Eosinophil-derived neurotoxin (EDN), also known as RNAse2, is a member of the ribonuclease A superfamily. Its name is derived from early findings that it plays a role in neuronal damage as a result of damaging myelinated neurons. Eosinophils are innate immune cells and are important inflammatory effector cells in allergic diseases, parasitic & viral infections and airway inflammation. Eosinophils are considered granulocytes and upon activation they secrete several proteins like eosinophil cationic protein (ECP), eosinophil peroxidase (EPO), major basic protein (MBP) and EDN. In a few studies expression of EDN has also been demonstrated in other leukocytes like neutrophils and non-hematopoietic cells. EDN is a single chain protein of 18 KDa. One of the main mediators, at least in lung, of eosinophil activation is IL-5 which mediates differentiation and proliferation. EDN is also capable to affect DCs and enhance antigen presentation. Thereby it acts as a alarmin. Eosinophil markers in blood are not disease specific, but can be an indication of participation of eosinophils in (chronic) inflammation. For a more local representation, it is known that EDN can also be measured in broncho-alveolar lavage (BAL), nasal fluids, sputum, urine, feces and cerebrospinal fluid. Levels have been associated with disease severity.
The Human EDN ELISA kit is to be used for the in vitro quantitative determination of EDN in urine, BALF, feces, plasma and serum samples.

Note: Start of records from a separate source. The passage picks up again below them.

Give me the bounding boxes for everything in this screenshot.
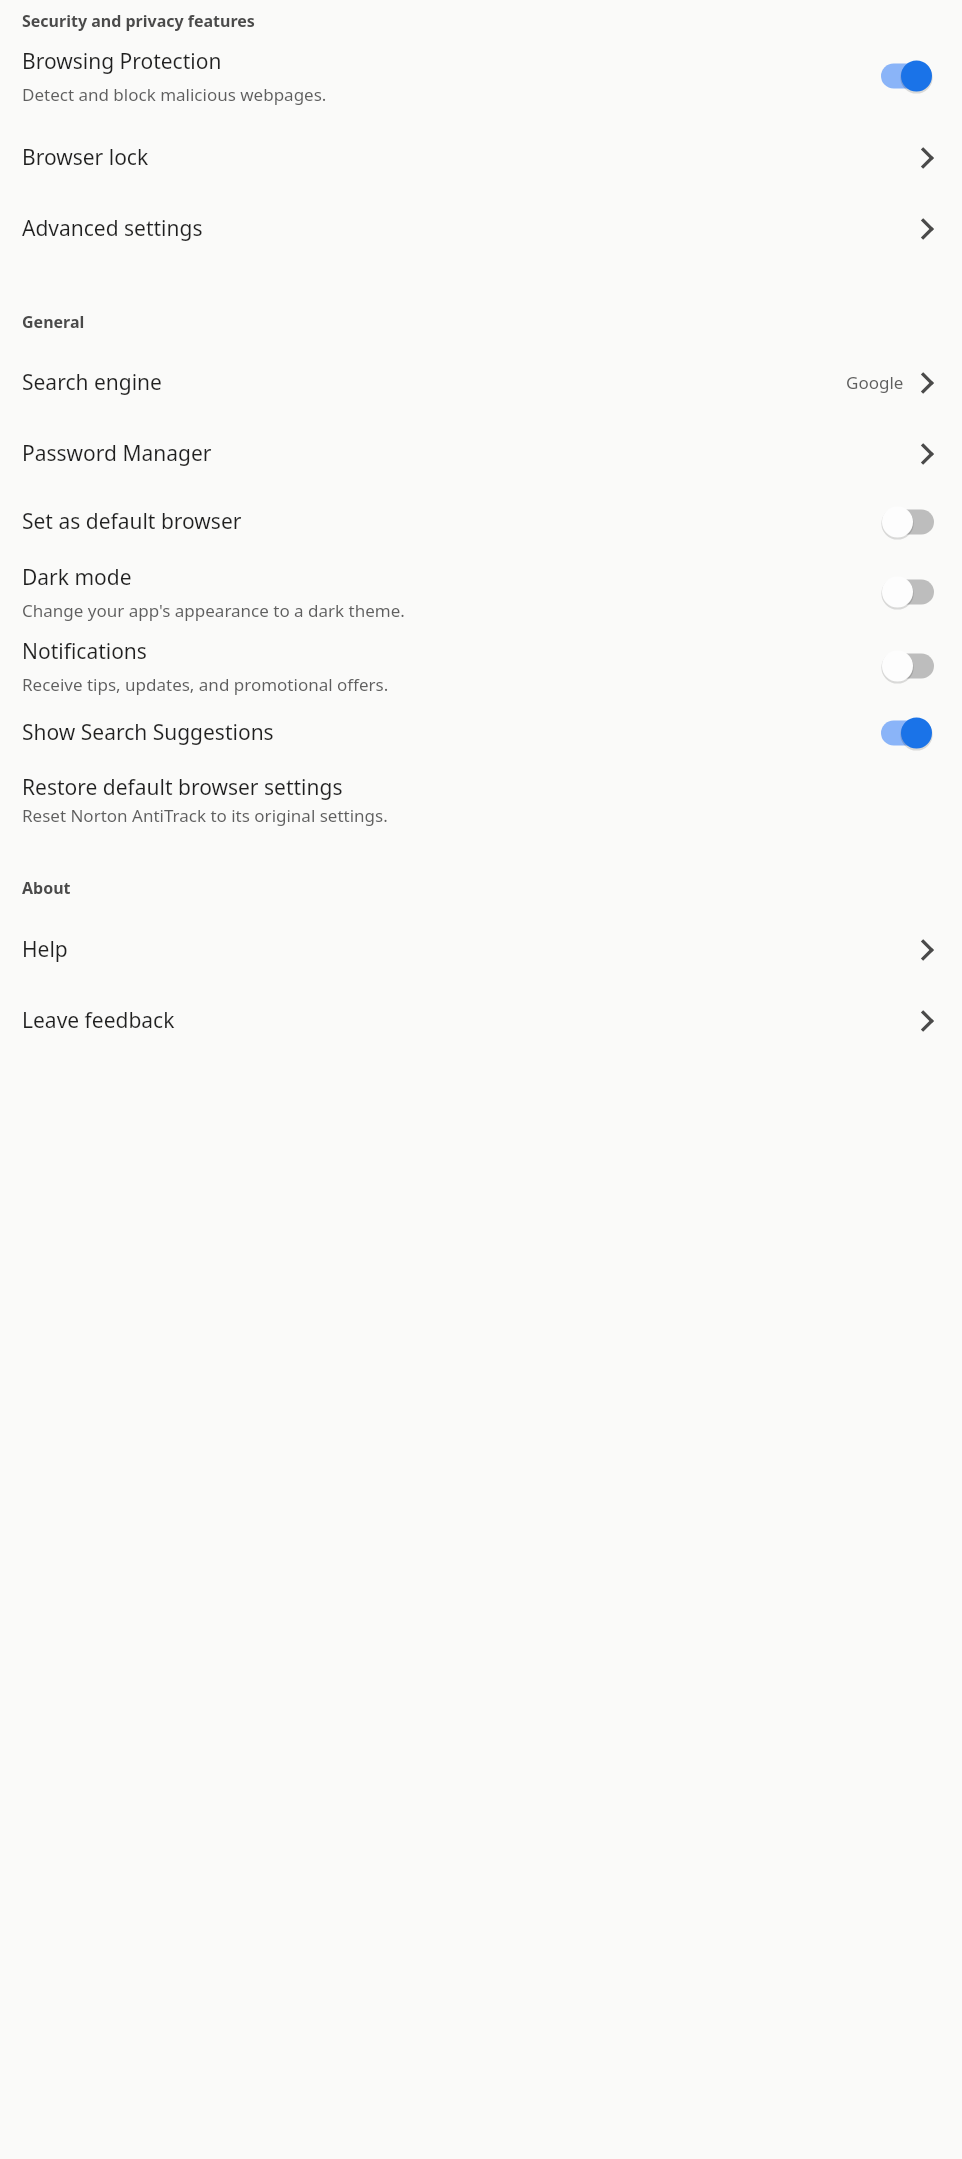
staticText: Show Search Suggestions [22,718,274,747]
staticText: Reset Norton AntiTrack to its original s… [22,804,388,827]
staticText: Browser lock [22,143,149,172]
button[interactable]: Restore default browser settings [0,773,962,827]
button[interactable]: Notifications [0,635,962,697]
staticText: Change your app's appearance to a dark t… [22,599,405,622]
staticText: Set as default browser [22,507,242,536]
staticText: Advanced settings [22,214,203,243]
staticText: Notifications [22,637,147,666]
button[interactable]: Leave feedback [0,995,962,1046]
staticText: Receive tips, updates, and promotional o… [22,673,389,696]
staticText: Detect and block malicious webpages. [22,83,327,106]
staticText: Google [846,371,904,394]
staticText: Browsing Protection [22,47,222,76]
staticText: Restore default browser settings [22,773,343,802]
staticText: Help [22,935,68,964]
staticText: Security and privacy features [22,10,255,32]
staticText: General [22,311,85,333]
button[interactable]: Show Search Suggestions [0,709,962,756]
staticText: Password Manager [22,439,212,468]
staticText: Leave feedback [22,1006,175,1035]
button[interactable]: Password Manager [0,428,962,479]
button[interactable]: Set as default browser [0,498,962,545]
staticText: Dark mode [22,563,132,592]
staticText: About [22,877,71,899]
button[interactable]: Browser lock [0,132,962,183]
button[interactable]: Dark mode [0,561,962,623]
button[interactable]: Browsing Protection [0,46,962,106]
button[interactable]: Search engine [0,357,962,408]
button[interactable]: Help [0,924,962,975]
button[interactable]: Advanced settings [0,203,962,254]
staticText: Search engine [22,368,162,397]
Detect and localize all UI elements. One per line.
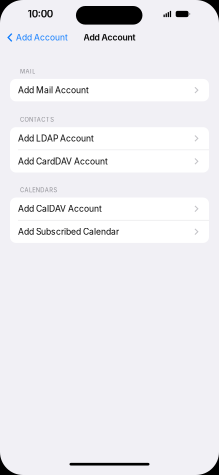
button[interactable]: Add Mail Account xyxy=(10,79,209,101)
button[interactable]: Add LDAP Account xyxy=(10,127,209,150)
staticText: CALENDARS xyxy=(20,187,58,194)
staticText: Add CardDAV Account xyxy=(18,156,108,166)
button[interactable]: Add Account xyxy=(0,29,68,46)
button[interactable]: Add CalDAV Account xyxy=(10,198,209,220)
staticText: Add CalDAV Account xyxy=(18,204,102,214)
staticText: CONTACTS xyxy=(20,116,54,123)
staticText: Add Account xyxy=(16,32,68,43)
staticText: MAIL xyxy=(20,68,35,75)
staticText: Add Mail Account xyxy=(18,85,89,95)
staticText: 10:00 xyxy=(28,8,53,20)
staticText: Add Account xyxy=(84,32,136,43)
staticText: Add LDAP Account xyxy=(18,133,94,144)
button[interactable]: Add Subscribed Calendar xyxy=(10,220,209,243)
staticText: Add Subscribed Calendar xyxy=(18,226,119,237)
button[interactable]: Add CardDAV Account xyxy=(10,150,209,172)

The Human EDN ELISA is a ready-to-use solid-phase enzyme-linked immunosorbent assay based on the sandwich principle with a working time of 3½ hours. The efficient format of a plate with twelve disposable 8-well strips allows free choice of batch size for the assay.
Samples and standards are incubated in microtiter wells coated with antibodies recognizing Human EDN. Biotinylated tracer antibody will bind to the captured Human EDN. Streptavidin-peroxidase conjugate will bind to the biotinylated tracer antibody. Streptavidin-peroxidase conjugate will react with the substrate, tetramethylbenzidine (TMB). The enzyme reaction is stopped by the addition of oxalic acid.
The absorbance at 450 nm is measured with a spectrophotometer. A standard curve is obtained by plotting the absorbance (linear) versus the corresponding concentrations of the Human EDN standards (log). The Human EDN concentration of samples, which are run concurrently with the standards, can be determined from the standard curve.
Normal human blood samples (plasma) containing baseline levels of human EDN, were spiked with human EDN, in concentrations of 100 and 12.5 ng/ml. Samples with and without human EDN, were incubated for 30 minutes at room temperature. Samples were measured using the ELISA. Values for human EDN, ranged between 96% and 109%.